By Kishan Karunakaran
Riding on electric vehicles (EVs), India is accelerating its decarbonisation journey to achieve its sustainability goals. The Indian government is supporting swift transformation of conventional, fossil fuel-based transportation to electric vehicles with policy support, schemes like FAME, financing options and subsidies.
While changing the future of Indian roads to electric can definitely lower pollution and help combat climate change, it is also going to increase the electricity demand which is still largely dependent on coal. This throws light on thinking of new ways to lower dependency on coals with viable and innovative solutions like biofuels to achieve sustainable development in the truest sense.
The country has set a target to achieve 30 percent of EV sales by 2030. As per numbers, the sales reach for this segment can touch 43 Mn and stock to grow to 230 million. The Niti Aayog’s energy policy report presents that India’s energy demand can double by 2040. Similarly, a report by Brookings Institution India finds that electric vehicles will account for the most significant load capacity in the country, higher compared to industries such as steel. This growing electricity demand due to EVs is projected to increase to almost 640 TWh by 2030, according to the new policy, and 1,110 TWh in order to meet the EV30@30 goal.
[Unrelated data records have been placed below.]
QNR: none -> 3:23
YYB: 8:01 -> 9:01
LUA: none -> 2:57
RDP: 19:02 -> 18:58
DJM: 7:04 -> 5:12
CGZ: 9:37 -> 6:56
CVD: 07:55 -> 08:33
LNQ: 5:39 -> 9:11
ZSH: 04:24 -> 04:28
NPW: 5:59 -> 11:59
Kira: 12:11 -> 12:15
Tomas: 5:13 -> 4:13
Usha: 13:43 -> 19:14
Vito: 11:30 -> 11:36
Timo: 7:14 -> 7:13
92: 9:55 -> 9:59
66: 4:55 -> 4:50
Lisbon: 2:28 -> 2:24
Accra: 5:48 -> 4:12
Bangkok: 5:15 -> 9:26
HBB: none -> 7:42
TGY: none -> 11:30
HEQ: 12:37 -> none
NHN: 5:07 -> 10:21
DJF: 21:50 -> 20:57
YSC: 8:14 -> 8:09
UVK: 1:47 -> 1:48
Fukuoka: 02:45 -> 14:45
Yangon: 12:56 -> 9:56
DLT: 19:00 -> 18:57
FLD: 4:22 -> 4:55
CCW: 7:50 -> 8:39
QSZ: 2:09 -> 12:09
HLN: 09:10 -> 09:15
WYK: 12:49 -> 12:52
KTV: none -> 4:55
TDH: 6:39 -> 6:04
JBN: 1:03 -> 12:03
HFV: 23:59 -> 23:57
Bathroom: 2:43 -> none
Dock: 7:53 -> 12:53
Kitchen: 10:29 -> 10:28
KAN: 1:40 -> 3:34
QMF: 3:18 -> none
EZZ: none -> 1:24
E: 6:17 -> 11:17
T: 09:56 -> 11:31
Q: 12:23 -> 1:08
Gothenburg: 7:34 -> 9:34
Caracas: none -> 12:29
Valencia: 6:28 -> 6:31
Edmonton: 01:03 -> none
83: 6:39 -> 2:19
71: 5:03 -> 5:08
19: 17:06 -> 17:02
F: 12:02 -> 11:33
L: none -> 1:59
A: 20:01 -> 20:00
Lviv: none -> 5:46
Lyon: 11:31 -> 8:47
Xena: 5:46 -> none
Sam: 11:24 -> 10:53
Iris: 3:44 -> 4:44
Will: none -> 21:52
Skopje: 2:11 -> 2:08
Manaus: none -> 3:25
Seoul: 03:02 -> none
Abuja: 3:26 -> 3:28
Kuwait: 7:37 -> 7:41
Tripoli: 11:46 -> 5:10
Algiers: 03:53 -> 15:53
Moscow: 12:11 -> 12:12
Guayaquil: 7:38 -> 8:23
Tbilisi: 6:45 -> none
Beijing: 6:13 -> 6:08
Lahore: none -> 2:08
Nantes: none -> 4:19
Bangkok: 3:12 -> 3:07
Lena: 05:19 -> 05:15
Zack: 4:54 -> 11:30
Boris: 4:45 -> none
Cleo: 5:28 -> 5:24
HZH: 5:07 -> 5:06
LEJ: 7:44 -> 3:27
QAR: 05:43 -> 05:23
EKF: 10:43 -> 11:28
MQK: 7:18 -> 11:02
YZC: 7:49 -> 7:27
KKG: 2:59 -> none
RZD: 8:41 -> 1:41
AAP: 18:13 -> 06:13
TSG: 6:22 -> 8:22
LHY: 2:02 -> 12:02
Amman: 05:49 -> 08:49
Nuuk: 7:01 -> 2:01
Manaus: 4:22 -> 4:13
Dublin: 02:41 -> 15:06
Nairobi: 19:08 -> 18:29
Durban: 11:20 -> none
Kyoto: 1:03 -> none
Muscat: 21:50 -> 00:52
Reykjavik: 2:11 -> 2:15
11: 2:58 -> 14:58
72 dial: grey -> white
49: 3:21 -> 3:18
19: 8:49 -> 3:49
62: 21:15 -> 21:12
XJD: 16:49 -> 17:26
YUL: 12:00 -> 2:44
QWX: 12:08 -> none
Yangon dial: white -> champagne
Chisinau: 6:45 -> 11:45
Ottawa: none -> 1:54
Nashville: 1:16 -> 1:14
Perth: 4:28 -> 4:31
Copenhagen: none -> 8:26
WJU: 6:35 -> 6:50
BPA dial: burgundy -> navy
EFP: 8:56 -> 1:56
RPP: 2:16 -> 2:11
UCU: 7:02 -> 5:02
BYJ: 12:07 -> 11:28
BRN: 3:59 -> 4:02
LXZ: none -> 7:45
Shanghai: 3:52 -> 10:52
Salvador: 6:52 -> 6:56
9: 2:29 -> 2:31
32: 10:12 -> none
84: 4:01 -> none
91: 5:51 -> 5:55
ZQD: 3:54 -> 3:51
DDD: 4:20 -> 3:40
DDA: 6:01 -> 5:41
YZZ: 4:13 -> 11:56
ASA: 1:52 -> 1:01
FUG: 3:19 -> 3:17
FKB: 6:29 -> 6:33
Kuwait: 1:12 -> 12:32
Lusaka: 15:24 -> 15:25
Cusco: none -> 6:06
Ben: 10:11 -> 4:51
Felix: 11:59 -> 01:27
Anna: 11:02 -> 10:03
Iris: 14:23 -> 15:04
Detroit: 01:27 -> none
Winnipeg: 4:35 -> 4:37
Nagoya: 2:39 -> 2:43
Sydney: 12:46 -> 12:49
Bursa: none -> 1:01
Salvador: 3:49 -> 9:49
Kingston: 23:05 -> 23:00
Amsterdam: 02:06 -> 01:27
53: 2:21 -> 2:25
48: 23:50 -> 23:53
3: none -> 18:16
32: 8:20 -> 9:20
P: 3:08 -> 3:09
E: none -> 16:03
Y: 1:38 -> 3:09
With depleting coal resources and rising environmental concerns, it is critical at this stage to mandate the use of non-fossil fuels such as biomass and ethanol to address the climate crisis. It is encouraging that the Indian government is taking steps to achieve 20 percent ethanol blending by 2025 which can accrue huge benefits such as saving Rs 30,000 crore of foreign exchange per year, energy security, lower carbon emissions, better air quality, self-reliance, use of damaged foodgrains, increasing farmers’ incomes, employment generation, and greater investment opportunities.
Going by India’s updated nationally determined contributions (NDCs), the country targets to increase its overall share of installed non-fossil capacity to 50 percent by 2030. However, according to the draft electricity plan, India would have 57 percent non-fossil capacity by 2027 and 68 percent by 2032. This translates into a great opportunity for switching to biofuels (loose biomass, biomass briquettes/pellets) in place of coal, which is environment friendly and cost-friendly. While they can be utilized as fuels, they can also be blended with fossil fuels in various ratios without much investment and changing or building additional means or infrastructure. Additionally, they are the best option to tackle the energy demand, supply, costs and carbon emissions.
Apart from meeting the rising electricity demands, biofuels can empower farmers financially, turn them from food producers to fuel producers and utilize waste for energy use. In India, 350 million tonnes of agricultural waste is produced annually and with effective use of new age technologies, this can be utilised to lower dependence on fuel imports and reduce pollution. As per government estimates, this waste can produce around 18 GW of energy. Also, according to Niti Aayog, the country’s net petroleum import was 185 million tonnes in 2020-21 at a cost of $551 billion where most of the products are used in transportation. Here, achieving 20 percent ethanol (E20 programme) blending can save the country $4 billion annually along with huge environmental gains.
Biofuels are less polluting, cheaper and can be produced in enough quantities to cater to the country’s requirements. India’s swift transformation to a sustainable future has to be achieved in a holistic manner. While replacing conventional fuel-run vehicles with electric vehicles can create a huge impact in the long-run, meeting the rising electricity needs with biofuels should also become an important strategic requirement for all-round benefits.